This article is part of the supplement: Tenth International Conference on Bioinformatics. First ISCB Asia Joint Conference 2011 (InCoB/ISCB-Asia 2011): Bioinformatics
Correlation of cell membrane dynamics and cell motility
1 Computation and Systems Biology, Singapore-MIT Alliance, Nanyang Technological University, Singapore 637460
2 BioInformatics Research Centre, Nanyang Technological University, Singapore 637553
3 Sloan School of Management, Massachusetts Institute of Technology, Cambridge, MA 02142, USA
4 Department of Biological Sciences, National University of Singapore, Singapore 117543
5 Centre for BioImaging Sciences, National University of Singapore, Singapore 117543
6 Mechanobiology Institute, National University of Singapore, Singapore 117411
7 Department of Biological Engineering, Massachusetts Institute of Technology, Cambridge, MA 02142, USA
BMC Bioinformatics 2011, 12(Suppl 13):S19 doi:10.1186/1471-2105-12-S13-S19Published: 30 November 2011
Essential events of cell development and homeostasis are revealed by the associated changes of cell morphology and therefore have been widely used as a key indicator of physiological states and molecular pathways affecting various cellular functions via cytoskeleton. Cell motility is a complex phenomenon primarily driven by the actin network, which plays an important role in shaping the morphology of the cells. Most of the morphology based features are approximated from cell periphery but its dynamics have received none to scant attention. We aim to bridge the gap between membrane dynamics and cell states from the perspective of whole cell movement by identifying cell edge patterns and its correlation with cell dynamics.

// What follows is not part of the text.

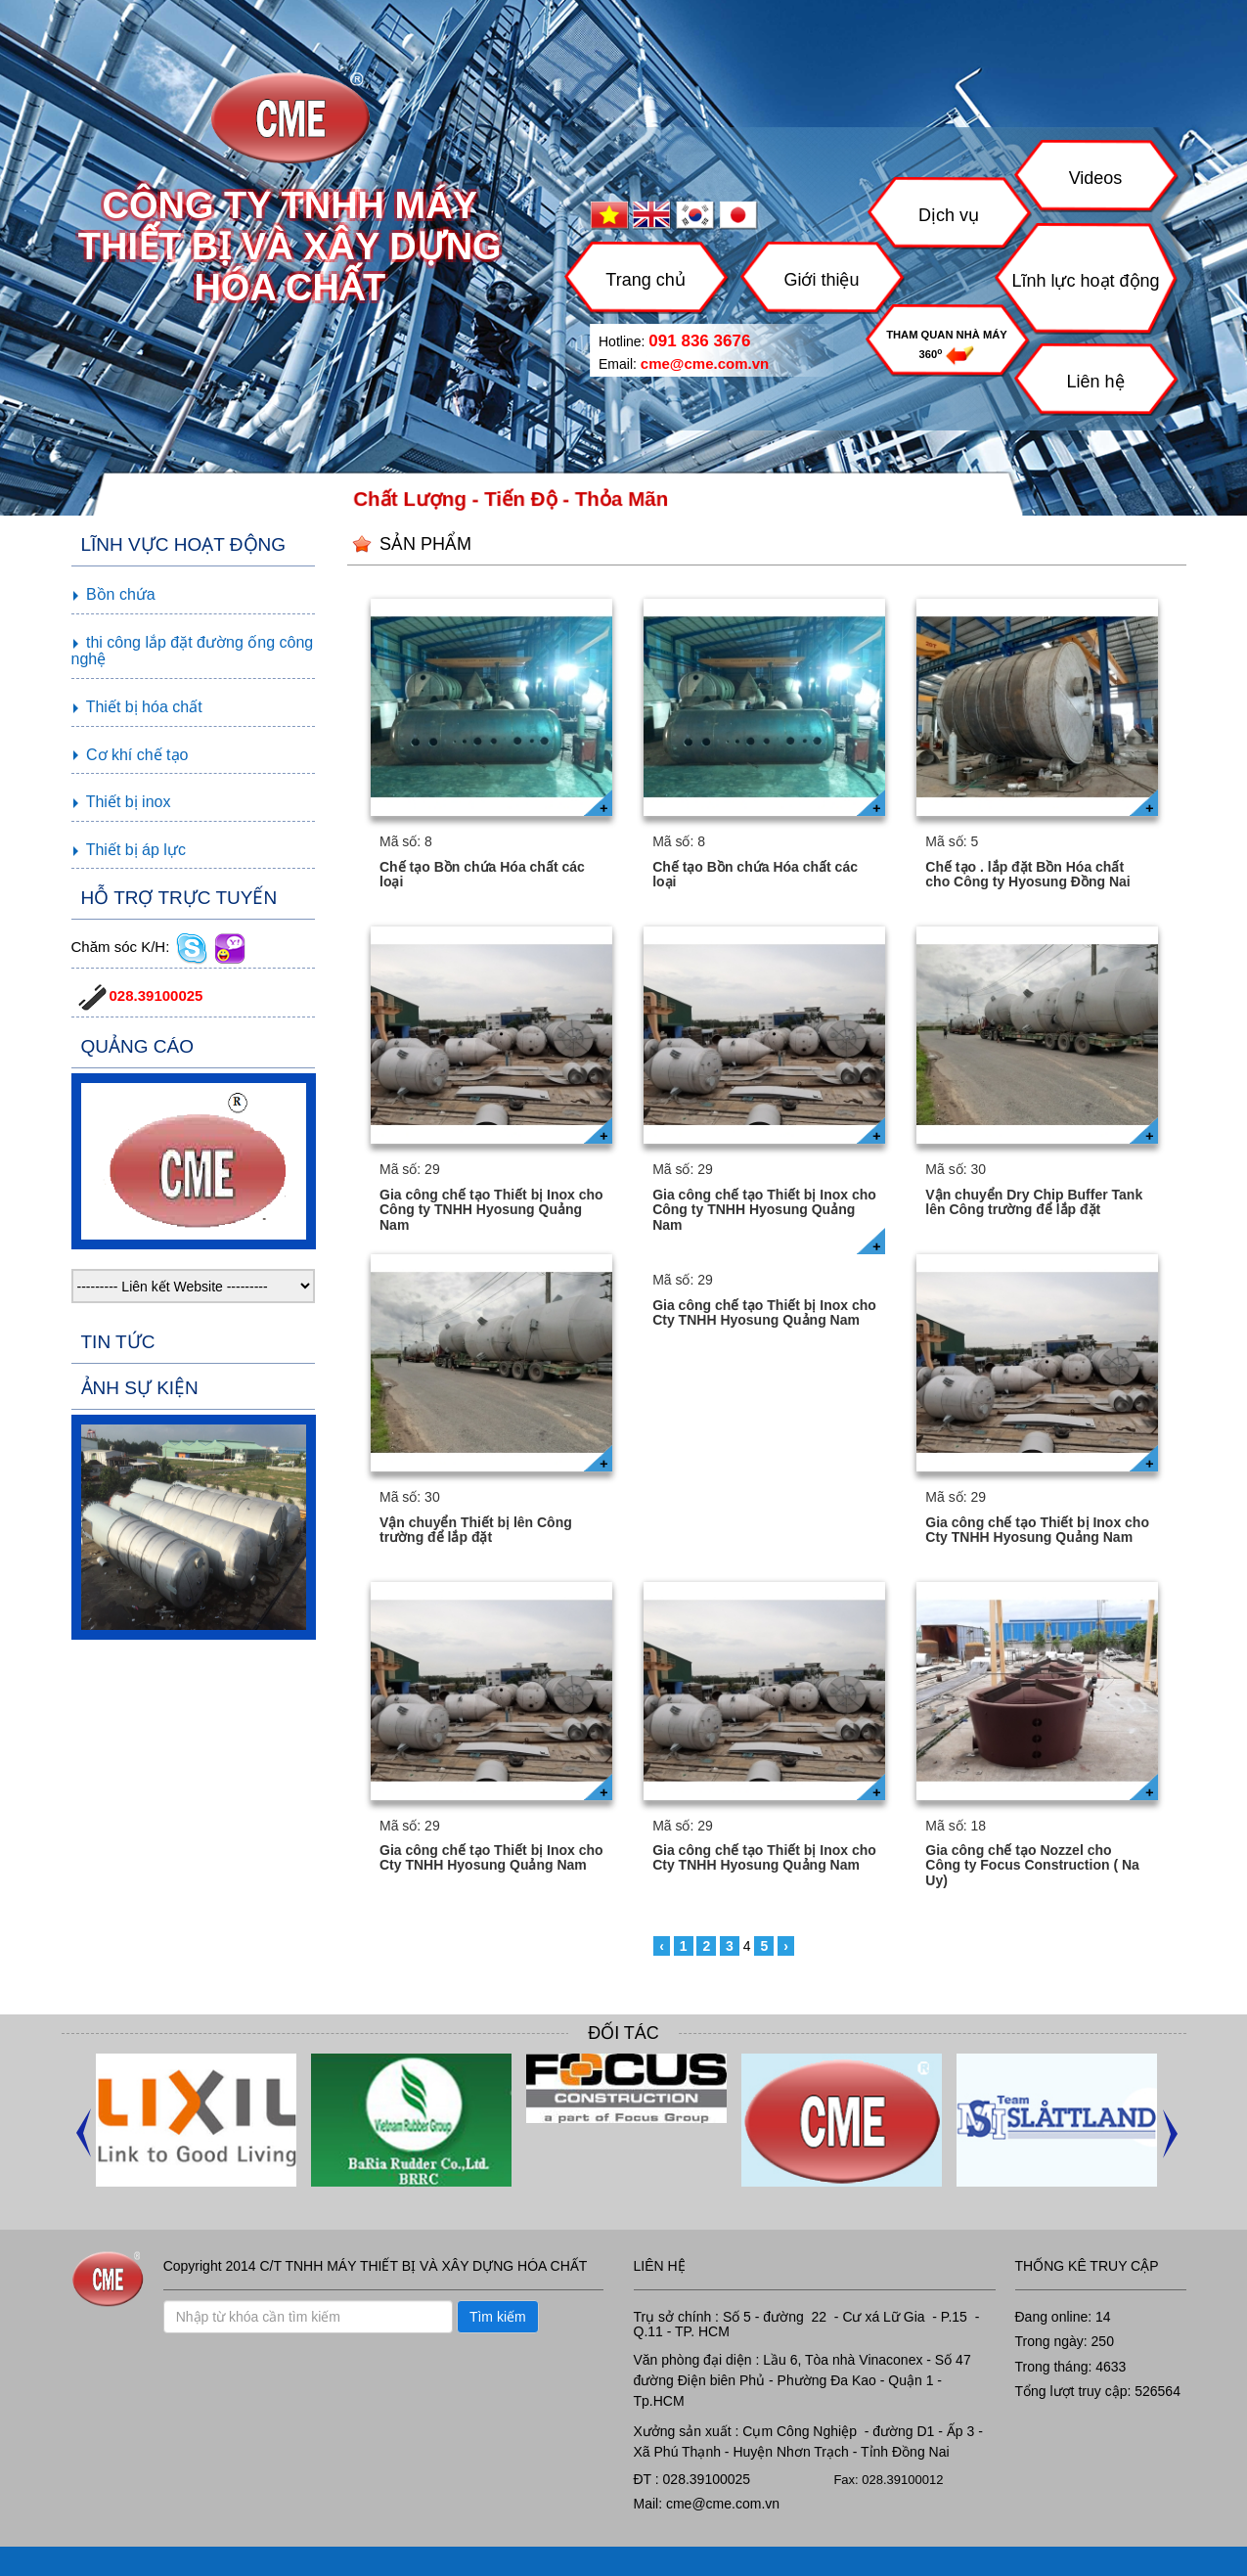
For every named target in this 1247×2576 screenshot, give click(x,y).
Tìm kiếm (497, 2317)
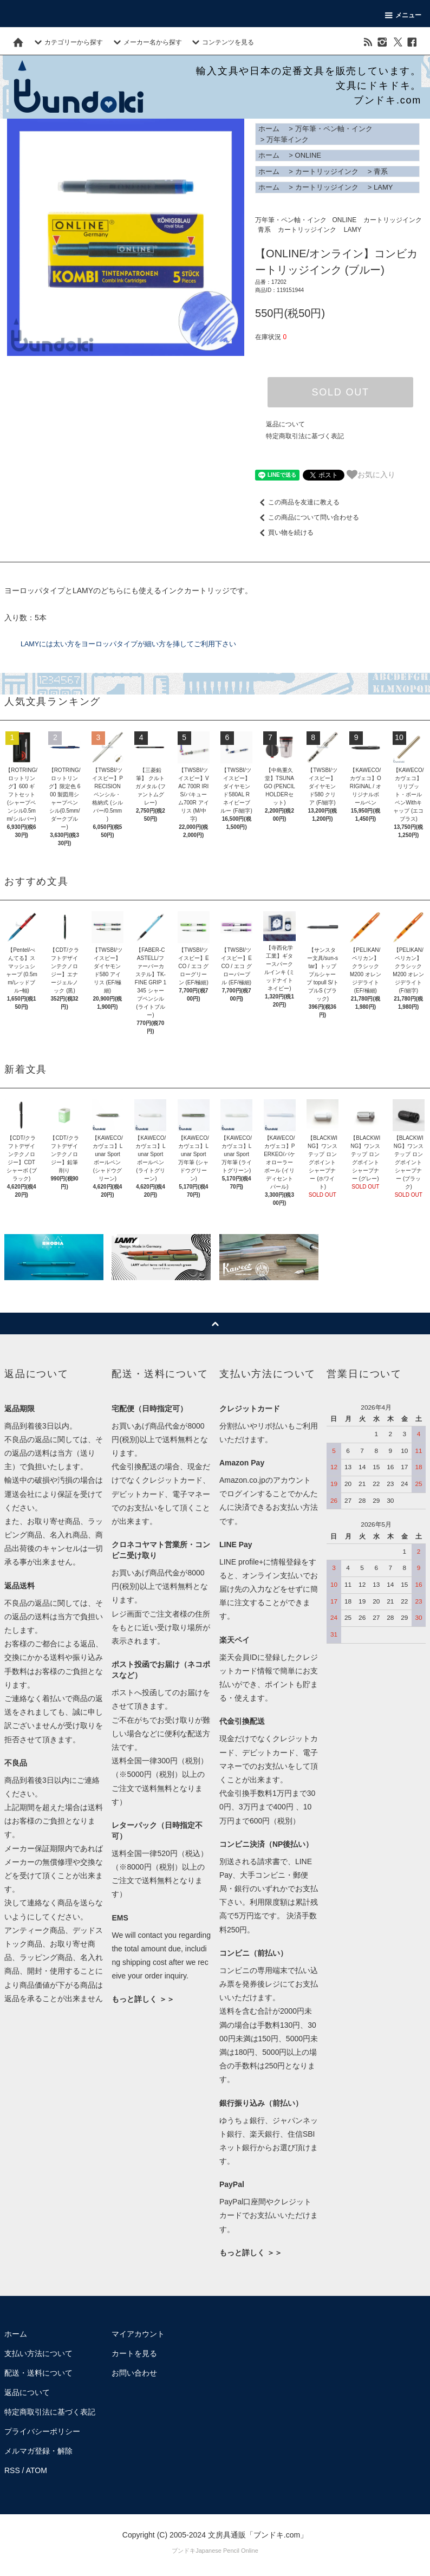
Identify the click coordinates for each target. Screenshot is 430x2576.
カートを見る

We present a systematic study to extract, classify, and compare cell dynamics in terms of cell motility and edge activity. Cell motility features extracted by fitting a persistent random walk were used to identify the initial set of cell subpopulations. We propose algorithms to extract edge features along the entire cell periphery such as protrusion and retraction velocity. These constitute a unique set of multivariate time-lapse edge features that are then used to profile subclasses of cell dynamics by unsupervised clustering.
By comparing membrane dynamic patterns exhibited by each subclass of cells, correlated trends of edge and cell movements were identified. Our findings are consistent with published literature and we also identified that motility patterns are influenced by edge features from initial time points compared to later sampling intervals.